Apriori tingkat​signifikansi​yang ditetapkan sebesar 0,05.
3. Hasil
Selama periode penelitian, 1026 laporan debit ditinjau. Kesalahan dalam riwayat farmakoterapi terdeteksi pada 72 kasus (7,0% dari 1026 laporan).
Di antara 72 kasus ini, dalam 9 laporan (0,8% dari 1026 laporan) obat hilang; pada 61 (6,0%), dosis obat hilang; dan 62 laporan (6,1%) tidak
menunjukkan frekuensi pemberian setidaknya satu obat. Dalam 33 kasus (3,2%), dokter yang bertanggung jawab untuk
penyelesaiannya​tercermin​dalam laporan bahwa sudah tidak mungkin untuk ​fi​mencari tahu apa pengobatan pasien mengambil saat masuk.

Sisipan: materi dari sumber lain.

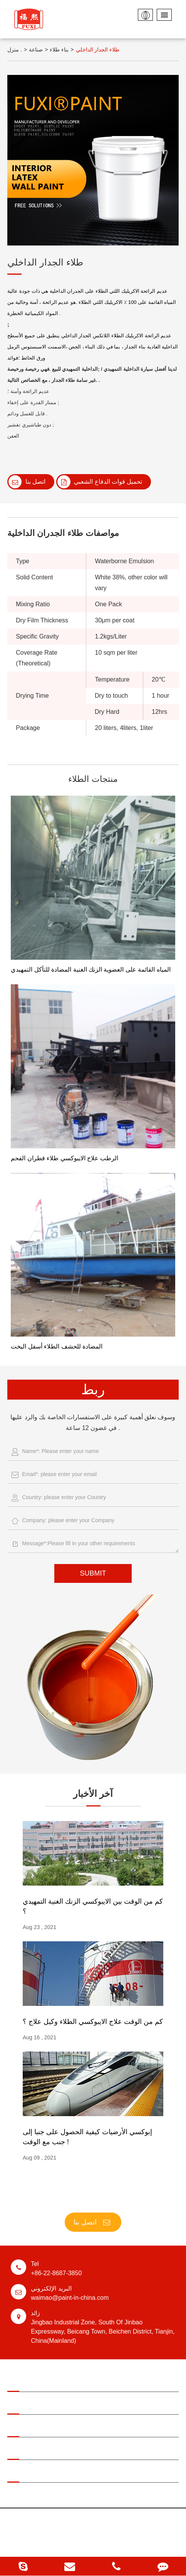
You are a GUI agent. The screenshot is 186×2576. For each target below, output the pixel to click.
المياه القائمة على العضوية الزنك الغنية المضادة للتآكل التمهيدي (91, 969)
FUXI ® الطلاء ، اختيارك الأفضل (93, 2196)
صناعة (36, 49)
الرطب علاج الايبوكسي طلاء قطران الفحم (64, 1158)
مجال (92, 2382)
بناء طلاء (59, 49)
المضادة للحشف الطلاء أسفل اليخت (56, 1346)
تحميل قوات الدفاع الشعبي (99, 481)
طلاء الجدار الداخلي (98, 49)
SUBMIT (93, 1573)
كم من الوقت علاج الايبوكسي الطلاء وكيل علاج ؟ (93, 2021)
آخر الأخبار (93, 1793)
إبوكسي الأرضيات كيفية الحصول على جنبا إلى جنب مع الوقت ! (87, 2137)
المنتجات (92, 2405)
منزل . (14, 49)
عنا (92, 2450)
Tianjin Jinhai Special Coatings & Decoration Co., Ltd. (109, 2521)
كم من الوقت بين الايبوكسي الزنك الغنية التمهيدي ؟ (93, 1906)
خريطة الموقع (113, 2544)
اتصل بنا (26, 481)
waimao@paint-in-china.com (93, 2292)
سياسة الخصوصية (77, 2544)
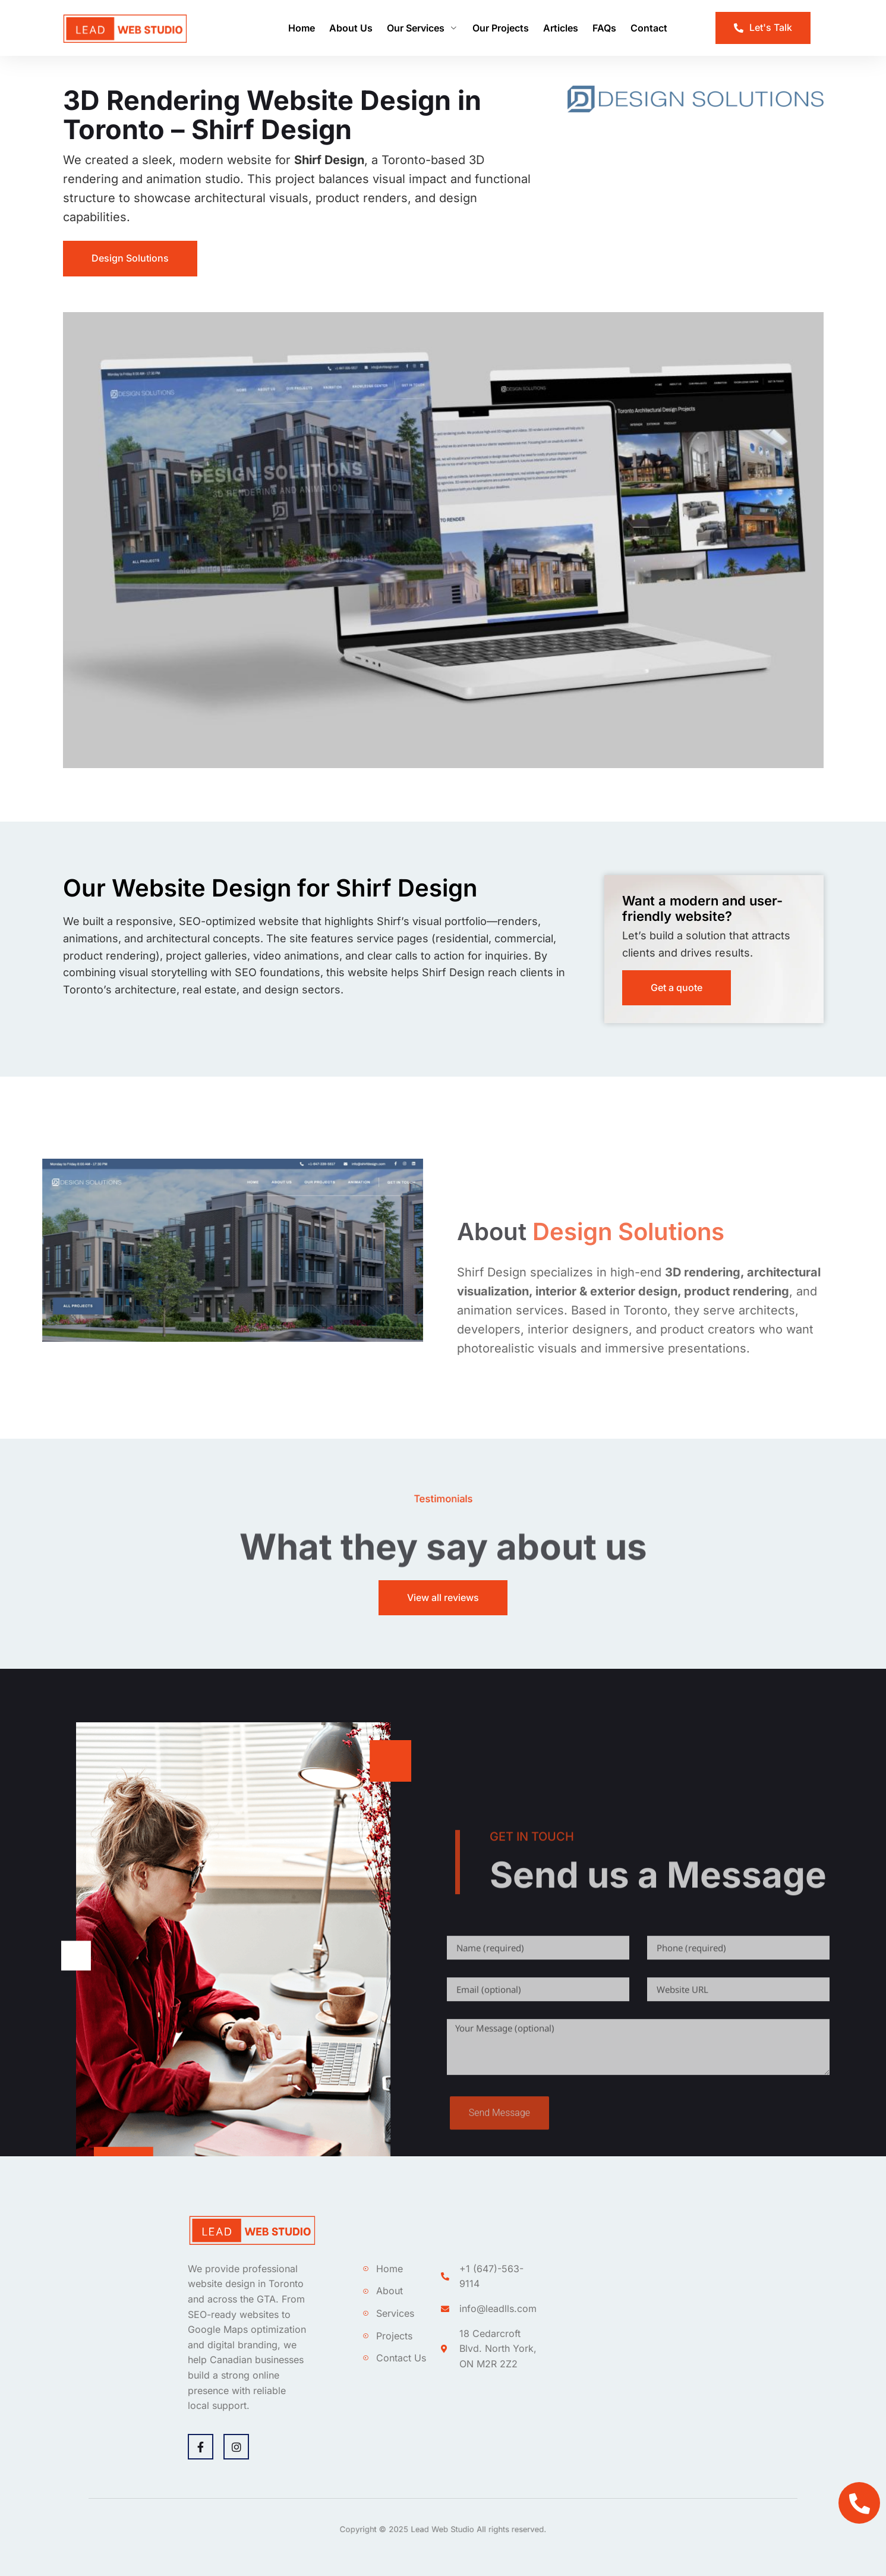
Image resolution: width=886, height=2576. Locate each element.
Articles (560, 28)
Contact (648, 28)
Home (301, 28)
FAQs (604, 28)
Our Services (422, 28)
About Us (351, 28)
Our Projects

Setelah menghilangkan laporan debit di mana data farmakoterapi yang dikumpulkan tidak lengkap, kami menganalisis dalam mencari perbedaan
954 laporan debit (kasus). Ini berhubungan dengan 790 pasien, karena dalam 164 kasus (17,2% dari 954) laporan sesuai dengan pasien yang
dirawat di rumah sakit lebih dari satu kali selama periode penelitian.
Data yang dipilih dari 790 pasien dan 954 laporan yang termasuk dalam penelitian ini dirangkum dalam ​Tabel 1 dan 2​. Usia rata-rata (SD) dari
pasien adalah 80,7 (11,0) tahun, dan 405 (51,3%) adalah laki-laki. Dalam 19,2% kasus pasien memiliki beberapa tingkat gangguan kognitif dan
dalam 19,6% kasus pasien berasal dari panti jompo.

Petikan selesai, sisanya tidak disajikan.